About this task.
Find the word "order" in the data, then copy each line where it is found.

START Extracted data

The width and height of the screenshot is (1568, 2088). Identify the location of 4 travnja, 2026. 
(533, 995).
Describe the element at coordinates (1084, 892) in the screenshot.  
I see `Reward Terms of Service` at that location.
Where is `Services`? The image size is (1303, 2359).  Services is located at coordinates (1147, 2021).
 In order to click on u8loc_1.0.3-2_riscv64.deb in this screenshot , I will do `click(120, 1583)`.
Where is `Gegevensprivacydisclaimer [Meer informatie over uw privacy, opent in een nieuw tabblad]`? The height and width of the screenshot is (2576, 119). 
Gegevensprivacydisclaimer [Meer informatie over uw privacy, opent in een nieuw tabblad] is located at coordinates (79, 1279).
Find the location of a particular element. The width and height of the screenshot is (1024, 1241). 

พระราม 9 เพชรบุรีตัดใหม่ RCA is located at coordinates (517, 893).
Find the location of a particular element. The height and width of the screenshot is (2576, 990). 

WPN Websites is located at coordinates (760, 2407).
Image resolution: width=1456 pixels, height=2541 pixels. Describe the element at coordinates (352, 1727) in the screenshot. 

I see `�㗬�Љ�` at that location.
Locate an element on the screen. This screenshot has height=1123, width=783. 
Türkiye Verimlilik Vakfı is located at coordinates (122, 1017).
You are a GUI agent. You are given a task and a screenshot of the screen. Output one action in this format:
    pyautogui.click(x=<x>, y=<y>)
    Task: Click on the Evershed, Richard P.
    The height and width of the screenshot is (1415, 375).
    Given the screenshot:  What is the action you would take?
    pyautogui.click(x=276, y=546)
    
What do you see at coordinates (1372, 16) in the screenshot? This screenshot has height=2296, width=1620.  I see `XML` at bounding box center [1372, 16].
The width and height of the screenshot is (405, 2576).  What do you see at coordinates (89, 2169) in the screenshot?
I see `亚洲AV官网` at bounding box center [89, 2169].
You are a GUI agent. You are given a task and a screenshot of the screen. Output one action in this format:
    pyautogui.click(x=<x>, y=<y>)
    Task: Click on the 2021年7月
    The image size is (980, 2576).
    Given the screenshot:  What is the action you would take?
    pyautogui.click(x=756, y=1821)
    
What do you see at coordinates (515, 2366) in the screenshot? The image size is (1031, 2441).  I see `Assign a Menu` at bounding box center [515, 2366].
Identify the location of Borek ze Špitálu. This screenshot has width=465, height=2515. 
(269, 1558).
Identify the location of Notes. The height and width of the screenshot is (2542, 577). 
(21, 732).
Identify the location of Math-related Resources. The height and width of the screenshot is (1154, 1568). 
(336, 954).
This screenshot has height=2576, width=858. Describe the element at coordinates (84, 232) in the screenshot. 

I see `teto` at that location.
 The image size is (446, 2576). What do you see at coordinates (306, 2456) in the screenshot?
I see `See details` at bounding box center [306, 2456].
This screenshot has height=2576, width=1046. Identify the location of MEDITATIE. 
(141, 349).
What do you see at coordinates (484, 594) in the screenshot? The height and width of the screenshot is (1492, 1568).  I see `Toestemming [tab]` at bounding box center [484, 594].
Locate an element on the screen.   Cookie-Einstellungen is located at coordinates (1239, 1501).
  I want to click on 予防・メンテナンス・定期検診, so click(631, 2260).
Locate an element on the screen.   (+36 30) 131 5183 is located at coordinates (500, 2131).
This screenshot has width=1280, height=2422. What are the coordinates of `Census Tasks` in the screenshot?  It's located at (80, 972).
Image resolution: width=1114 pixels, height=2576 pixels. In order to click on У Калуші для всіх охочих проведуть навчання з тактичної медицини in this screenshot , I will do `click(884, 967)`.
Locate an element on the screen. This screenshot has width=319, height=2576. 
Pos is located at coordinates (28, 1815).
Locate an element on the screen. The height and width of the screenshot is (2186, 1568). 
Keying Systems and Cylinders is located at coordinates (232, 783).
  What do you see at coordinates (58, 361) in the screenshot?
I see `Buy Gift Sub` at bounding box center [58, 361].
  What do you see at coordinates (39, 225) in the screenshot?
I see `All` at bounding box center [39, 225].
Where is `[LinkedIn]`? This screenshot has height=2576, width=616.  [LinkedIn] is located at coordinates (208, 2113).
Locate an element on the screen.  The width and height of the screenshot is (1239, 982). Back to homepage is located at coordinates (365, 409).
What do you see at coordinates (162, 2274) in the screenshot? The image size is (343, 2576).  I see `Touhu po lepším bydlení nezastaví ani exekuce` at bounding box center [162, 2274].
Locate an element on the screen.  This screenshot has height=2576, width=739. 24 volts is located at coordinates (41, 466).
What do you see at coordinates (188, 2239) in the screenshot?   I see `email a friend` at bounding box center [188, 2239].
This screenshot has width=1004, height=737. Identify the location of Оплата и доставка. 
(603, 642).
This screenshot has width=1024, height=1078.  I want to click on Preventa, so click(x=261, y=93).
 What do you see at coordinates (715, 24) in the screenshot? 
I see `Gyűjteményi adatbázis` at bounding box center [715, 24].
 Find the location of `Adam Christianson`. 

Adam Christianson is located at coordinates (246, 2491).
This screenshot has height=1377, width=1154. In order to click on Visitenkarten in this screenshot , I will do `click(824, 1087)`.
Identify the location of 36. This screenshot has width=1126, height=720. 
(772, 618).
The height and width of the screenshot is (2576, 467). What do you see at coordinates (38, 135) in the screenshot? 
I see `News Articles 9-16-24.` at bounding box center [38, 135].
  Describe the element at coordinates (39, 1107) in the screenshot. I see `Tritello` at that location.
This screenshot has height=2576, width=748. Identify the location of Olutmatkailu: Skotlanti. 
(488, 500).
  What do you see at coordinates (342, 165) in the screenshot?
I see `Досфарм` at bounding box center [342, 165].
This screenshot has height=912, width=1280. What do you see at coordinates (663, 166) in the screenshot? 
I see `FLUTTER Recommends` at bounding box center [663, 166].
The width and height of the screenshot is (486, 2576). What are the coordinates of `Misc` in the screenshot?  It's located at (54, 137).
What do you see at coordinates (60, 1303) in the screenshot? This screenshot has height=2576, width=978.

END Extracted data

Written response.
 In order to click on u8loc_1.0.3-2_riscv64.deb in this screenshot , I will do `click(120, 1583)`.
Image resolution: width=1114 pixels, height=2576 pixels. In order to click on У Калуші для всіх охочих проведуть навчання з тактичної медицини in this screenshot , I will do `click(884, 967)`.
This screenshot has height=1377, width=1154. In order to click on Visitenkarten in this screenshot , I will do `click(824, 1087)`.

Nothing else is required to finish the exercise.